After 15 years of service, Allen Marine Tours announced on Feb. 4 the closure of Alaskan Dream Cruises, the company’s long trip overnight cruise subsidiary. The company is processing refunds for guests holding reservations for the 2026 season.
Alaskan Dream Cruises operated four ships on five to eight day excursions with a capacity of 40 to 80 passengers. The company employed 95 seasonal and around 10 year-round workers, offering hiking, kayaking and paddling excursions between Juneau, Sitka and Ketchikan.
“The small ship overnight industry carries particularly high overhead [costs], and there’s complex logistics,” said Zakary Kirkpatrick, Allen Marine’s corporate director of marketing and public relations. “In recent years, we’ve seen an expansion in cruise capacity, and that includes our niche expedition market.
Jamey Cagle, president and CEO of Allen Marine, told the Empire that closing Alaskan Dream Cruises will allow the company to “responsibly focus our resources where they will have the greatest impact.”

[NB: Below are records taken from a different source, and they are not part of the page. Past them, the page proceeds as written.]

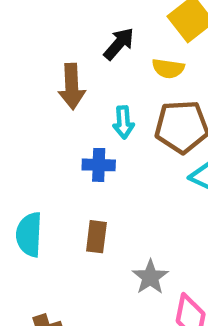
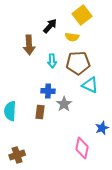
blue cross: (99, 165) -> (48, 91), moved
gray star: (150, 277) -> (64, 104), moved

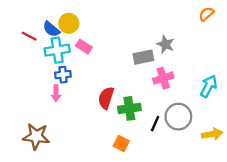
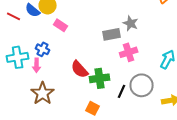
cyan cross: (57, 50) -> (18, 57), moved
blue cross: (63, 75) -> (43, 49), turned 32
red semicircle: (106, 98) -> (80, 69), turned -60
brown star: (36, 136) -> (43, 93), moved, turned 30

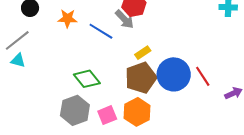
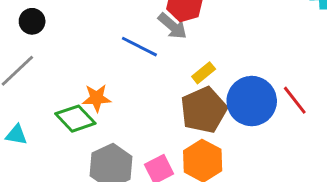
orange star: (67, 18) -> (97, 98), moved
cyan triangle: (18, 60) -> (16, 135), moved
green diamond: (87, 79) -> (75, 119), moved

Bob and Betty Allen founded the family- and Native-owned Allen Marine Tours in 1970. The Allens’ grandson Jamey Cagle began working at the company when he was 10 years old, becoming the division manager in Sitka in 1999 and vice-president five years later. Cagle played a crucial role in launching Alaskan Dream Cruises in 2011.
“The other thing that was really neat was being able to share as an indigenous owned company, the culture of the family and all of the Tlingit, the Haida, the Tsimshian cultures,” said Kirkpatrick.
“We still have an opportunity with our day tours throughout the region and all of the people that we get to work with to continue to make sure that our priority is to share that culture, in addition to the wonderful wildlife.”
Allen Marine Tours will continue to operate 30 vessels for day tours this season, employing 305 seasonal and 100 year-round workers between Juneau, Sitka and Ketchikan.